[Data records]
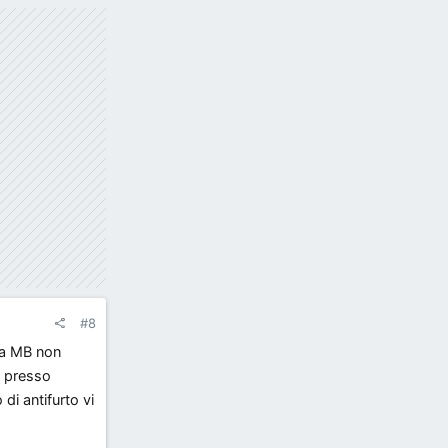
#8
na MB non
o presso
di antifurto vi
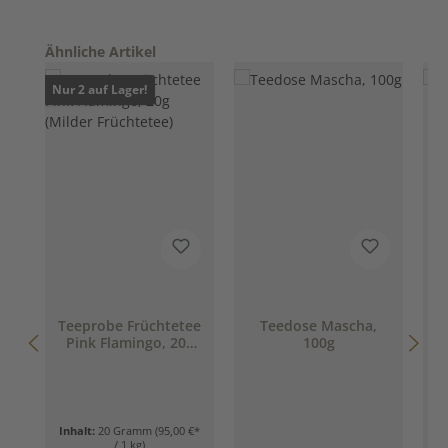
Produktgalerie überspringen
Ähnliche Artikel
Nur 2 auf Lager!
Teeprobe Früchtetee
Teedose Mascha,
Pink Flamingo, 20g
100g
(Milder Früchtetee)
Inhalt:
20 Gramm
(95,00 €*
/ 1 kg)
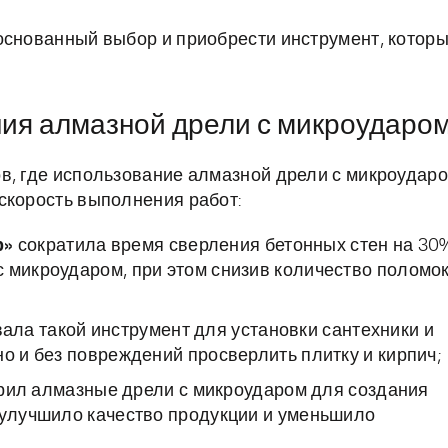
основанный выбор и приобрести инструмент, котор
ия алмазной дрели с микроударо
в, где использование алмазной дрели с микроудар
скорость выполнения работ:
р»
сократила время сверления бетонных стен на 30
 микроударом, при этом снизив количество поломо
ала такой инструмент для установки сантехники и
но и без повреждений просверлить плитку и кирпич;
ил алмазные дрели с микроударом для создания
 улучшило качество продукции и уменьшило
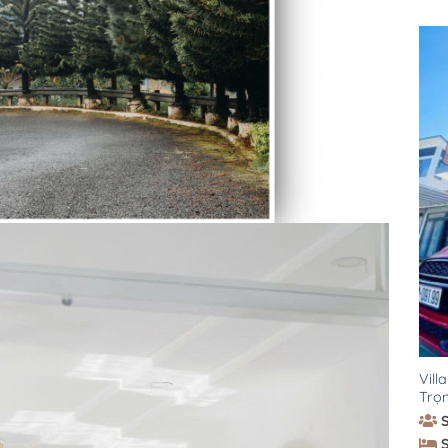
Vill
Trọn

[How to complete this task] Word-for-word copy, no pictures: write out the entries above in full.

[Expected answer]
#8
na MB non
o presso
di antifurto vi
Produktgalerie überspringen
Ähnliche Artikel
Nur 2 auf Lager!
Teeprobe Früchtetee
Teedose Mascha,
Pink Flamingo, 20g
100g
(Milder Früchtetee)
Inhalt:
20 Gramm
(95,00 €*
/ 1 kg)
основанный выбор и приобрести инструмент, котор
ия алмазной дрели с микроударо
в, где использование алмазной дрели с микроудар
скорость выполнения работ:
р»
сократила время сверления бетонных стен на 30
 микроударом, при этом снизив количество поломо
ала такой инструмент для установки сантехники и
но и без повреждений просверлить плитку и кирпич;
ил алмазные дрели с микроударом для создания
 улучшило качество продукции и уменьшило
Vill
Trọn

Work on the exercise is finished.